> _Task prompt_:
Every picture is to be removed, and all the data is to be copied exactly.

> _Records for processing_:

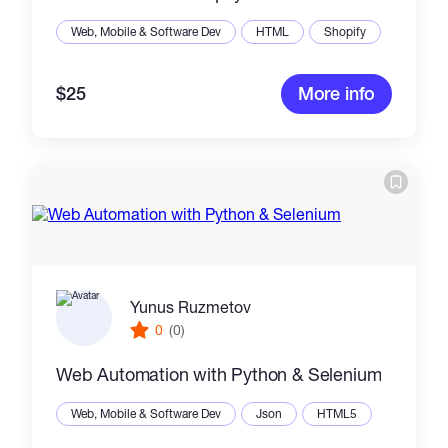
Web, Mobile & Software Dev
HTML
Shopify
$25
More info
Yunus Ruzmetov
0
(0)
Web Automation with Python & Selenium
Web, Mobile & Software Dev
Json
HTML5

> _Answer to this task_:
Web, Mobile & Software Dev
HTML
Shopify
$25
More info
Yunus Ruzmetov
0
(0)
Web Automation with Python & Selenium
Web, Mobile & Software Dev
Json
HTML5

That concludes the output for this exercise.